Noting Sal's disappointment: a Bill of Attainder is a legislative judgment of guilt. In the 17thC esp the Parliament could function as/usurp the role of a Court to judge persons for crimes & vote on their guilt (with or without a trial) & assign a punishment, including death. https://twitter.com/cdrsalamander/status/1349738048800632833
To be clear: the major vice of a Bill of Attainder is that the legislature invades the realm of the Court .... also that the legislature may vote X as guilty of vague crimes otherwise not previously be known as to law & entirely on the basis of prejudice against X & not evidence.
Bills of Attainder often specified in the Bill that X was guilty of crime Y and must suffer death - we are most horrified by death as a punishment but historically it was very common, especially in political cases involving loyalties & success/corruption in governmental workings
Ironically, the impeachment power of the US Congress is a form of legislative judgment albeit there is meant to be a modicum of a trial even if it simply degenerates into partisan hackery by various poseurs cf the impeachment of Warren Hastings & the role of Edmund Burke.
The word "Attainder" comes from the same root as "taint" & means by the Bill's passage you were 'attainted' or corrupted by your treachery or other charged crimes. Your "taint" meant also you were 'civilly dead' & had no remedies in courts even if your punishment was commuted.
Also, a Bill of Attainder was a lot of work & so was mainly against someone worth penalising to the powers that be....So a Noble would be attainted, executed, and forfeit their titles and lands to the Crown or, more usually, it would pass to a relative who would be more "loyal"
So, for example, after the 1745 Jacobite rising failed (in which a distant relation was executed), of the Catholic Frasers (the Lords Lovat of Commandos fame), the Fraser Jacobite was himself executed but the Fraser family kept lands & Frasers fought for the King in Nth America
Will say if you are setting an exam in the common law world, you are mad not to have a good Attainder/pains and penalties problem somewhere.

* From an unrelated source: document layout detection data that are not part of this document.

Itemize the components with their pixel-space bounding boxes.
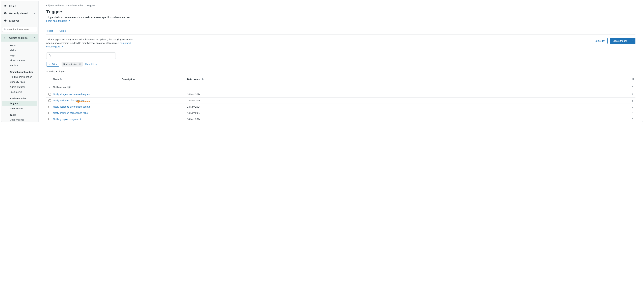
search-admin-center[interactable] (2, 27, 37, 32)
create-trigger-button[interactable]: Create trigger (610, 38, 630, 44)
row-checkbox[interactable] (48, 112, 51, 114)
filter-chip-status[interactable]: Status Active ✕ (62, 62, 83, 66)
tab-ticket[interactable]: Ticket (46, 28, 53, 34)
row-date: 14 Nov 2024 (187, 118, 242, 120)
nav-discover[interactable]: Discover (1, 17, 38, 24)
clear-filters-link[interactable]: Clear filters (85, 63, 97, 65)
sidebar-item-routing-config[interactable]: Routing configuration (1, 74, 38, 79)
page-title: Triggers (46, 9, 636, 14)
svg-rect-4 (633, 78, 634, 80)
breadcrumb-triggers: Triggers (87, 4, 95, 7)
external-link-icon: ↗ (68, 19, 70, 22)
table-row: Notify all agents of received request 14… (46, 91, 636, 97)
chevron-down-icon (33, 12, 36, 15)
col-name[interactable]: Name ⇅ (53, 78, 122, 81)
search-admin-input[interactable] (7, 28, 36, 31)
row-checkbox[interactable] (48, 118, 51, 120)
table-row: Notify assignee of comment update 14 Nov… (46, 104, 636, 110)
search-icon (48, 54, 51, 57)
trigger-link[interactable]: Notify assignee of reopened ticket (53, 112, 88, 114)
trigger-group-row: Notifications 8 ⋮ (46, 83, 636, 91)
row-date: 14 Nov 2024 (187, 93, 242, 96)
edit-order-button[interactable]: Edit order (592, 38, 608, 44)
home-icon (4, 4, 7, 7)
star-icon (4, 19, 7, 22)
svg-rect-5 (634, 78, 634, 80)
col-date-created[interactable]: Date created ⇅ (187, 78, 242, 81)
sidebar-item-forms[interactable]: Forms (1, 43, 38, 48)
svg-point-1 (4, 28, 5, 30)
sidebar-item-idle-timeout[interactable]: Idle timeout (1, 89, 38, 94)
tab-description: Ticket triggers run every time a ticket … (46, 38, 134, 48)
nav-recently-viewed[interactable]: Recently viewed (1, 9, 38, 17)
filter-button[interactable]: Filter (46, 62, 59, 66)
sidebar-item-triggers[interactable]: Triggers (2, 101, 37, 106)
group-business-rules: Business rules (1, 94, 38, 101)
sort-icon: ⇅ (202, 78, 204, 80)
tabs: Ticket Object (46, 28, 636, 34)
learn-about-triggers-link[interactable]: Learn about triggers ↗ (46, 19, 70, 22)
section-label: Objects and rules (9, 36, 28, 39)
triggers-table: Name ⇅ Description Date created ⇅ Notifi… (46, 76, 636, 122)
remove-chip-icon[interactable]: ✕ (79, 63, 81, 65)
sidebar-item-fields[interactable]: Fields (1, 48, 38, 53)
group-tools: Tools (1, 111, 38, 117)
table-row: Notify assignee of assignment 14 Nov 202… (46, 97, 636, 104)
trigger-link[interactable]: Notify assignee of comment update (53, 105, 90, 108)
breadcrumb: Objects and rules › Business rules › Tri… (46, 4, 636, 7)
search-triggers-input[interactable] (46, 52, 116, 59)
table-row: Notify assignee of reopened ticket 14 No… (46, 110, 636, 116)
filter-icon (48, 63, 51, 65)
tab-object[interactable]: Object (59, 28, 66, 34)
group-actions-menu[interactable]: ⋮ (632, 86, 636, 88)
svg-point-2 (49, 54, 50, 56)
collapse-group-icon[interactable] (46, 86, 53, 88)
nav-home[interactable]: Home (1, 2, 38, 9)
table-header: Name ⇅ Description Date created ⇅ (46, 76, 636, 83)
row-actions-menu[interactable]: ⋮ (242, 105, 636, 108)
showing-count: Showing 8 triggers (46, 70, 636, 73)
sidebar-item-tags[interactable]: Tags (1, 53, 38, 58)
row-date: 14 Nov 2024 (187, 105, 242, 108)
sidebar-item-automations[interactable]: Automations (1, 106, 38, 111)
row-checkbox[interactable] (48, 99, 51, 102)
sidebar: Home Recently viewed Discover Objects an… (1, 1, 38, 122)
create-trigger-split: Create trigger (610, 38, 636, 44)
sidebar-item-ticket-statuses[interactable]: Ticket statuses (1, 58, 38, 63)
trigger-link[interactable]: Notify all agents of received request (53, 93, 90, 96)
nav-discover-label: Discover (9, 19, 19, 22)
create-trigger-dropdown[interactable] (630, 38, 636, 44)
col-description[interactable]: Description (122, 78, 187, 81)
group-name: Notifications (53, 86, 66, 88)
columns-settings-icon[interactable] (632, 78, 634, 81)
group-count-badge: 8 (67, 86, 71, 88)
row-actions-menu[interactable]: ⋮ (242, 99, 636, 102)
sidebar-item-data-importer[interactable]: Data importer (1, 117, 38, 122)
sort-icon: ⇅ (60, 78, 62, 80)
clock-icon (4, 12, 7, 15)
breadcrumb-business-rules[interactable]: Business rules (68, 4, 83, 7)
row-date: 14 Nov 2024 (187, 99, 242, 102)
group-omnichannel: Omnichannel routing (1, 68, 38, 74)
row-actions-menu[interactable]: ⋮ (242, 112, 636, 114)
svg-rect-3 (632, 78, 632, 80)
trigger-link[interactable]: Notify assignee of assignment (53, 99, 84, 102)
trigger-link[interactable]: Notify group of assignment (53, 118, 81, 120)
nav-recently-viewed-label: Recently viewed (9, 12, 28, 15)
sidebar-item-settings[interactable]: Settings (1, 63, 38, 68)
row-actions-menu[interactable]: ⋮ (242, 93, 636, 96)
page-description: Triggers help you automate common tasks … (46, 16, 636, 23)
chevron-up-icon (33, 36, 36, 39)
search-icon (4, 28, 6, 31)
row-date: 14 Nov 2024 (187, 112, 242, 114)
breadcrumb-sep: › (85, 4, 86, 7)
sidebar-item-capacity-rules[interactable]: Capacity rules (1, 79, 38, 84)
row-actions-menu[interactable]: ⋮ (242, 118, 636, 120)
nav-home-label: Home (9, 4, 16, 7)
objects-rules-icon (4, 36, 7, 39)
row-checkbox[interactable] (48, 93, 51, 95)
section-objects-and-rules[interactable]: Objects and rules (1, 34, 38, 41)
breadcrumb-objects[interactable]: Objects and rules (46, 4, 64, 7)
sidebar-item-agent-statuses[interactable]: Agent statuses (1, 84, 38, 89)
row-checkbox[interactable] (48, 106, 51, 108)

One of many advantages of Roman Law was that crimes had been exhaustively prescribed & codified for years, with Sovereigns & their magistrates enforcing their prosecution, so there was just not the same need on the continent for Bills of Attainder as in the British Isles.
There is a species of such Bills called a "bills of pains and penalties" which usually does not involve sentencing someone to death but, realistically, if you were remanded to the Tower or to hard labour elsewhere, absent some special consideration, you would likely die there.